- **Available data**
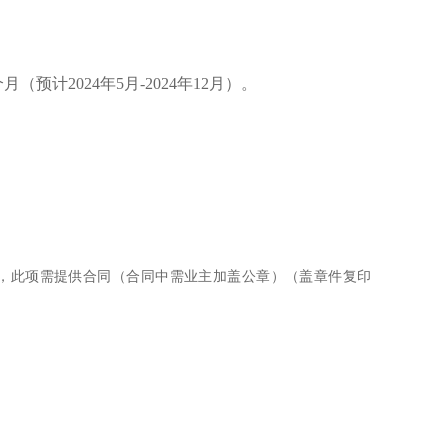
预计2024年5月-2024年12月）。
项目，此项需提供合同（合同中需业主加盖公章）（盖章件复印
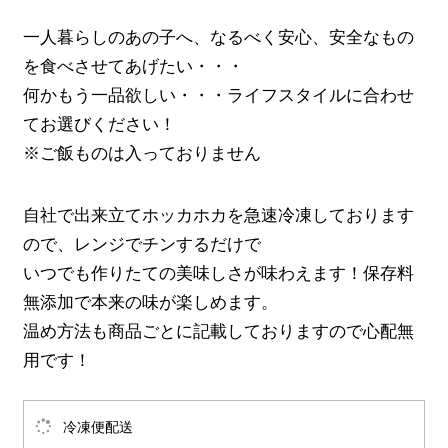
一人暮らしのあの子へ、なるべく安心、安全なもの
を食べさせてあげたい・・・
何かもう一品欲しい・・・ライフスタイルに合わせ
てお選びください！
※ご飯ものは入っておりません
自社で出来立てホッカホカを急速冷凍しております
ので、レンジでチンするだけで
いつでも作りたての美味しさが味わえます！保存料
無添加で本来の味が楽しめます。
温め方法も商品ごとに記載しておりますので心配無
用です！
冷凍便配送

- **Your objective**
Set down the material above exactly as written, but not the pictures.

- **Result for this exercise**
预计2024年5月-2024年12月）。
项目，此项需提供合同（合同中需业主加盖公章）（盖章件复印
一人暮らしのあの子へ、なるべく安心、安全なもの
を食べさせてあげたい・・・
何かもう一品欲しい・・・ライフスタイルに合わせ
てお選びください！
※ご飯ものは入っておりません
自社で出来立てホッカホカを急速冷凍しております
ので、レンジでチンするだけで
いつでも作りたての美味しさが味わえます！保存料
無添加で本来の味が楽しめます。
温め方法も商品ごとに記載しておりますので心配無
用です！
冷凍便配送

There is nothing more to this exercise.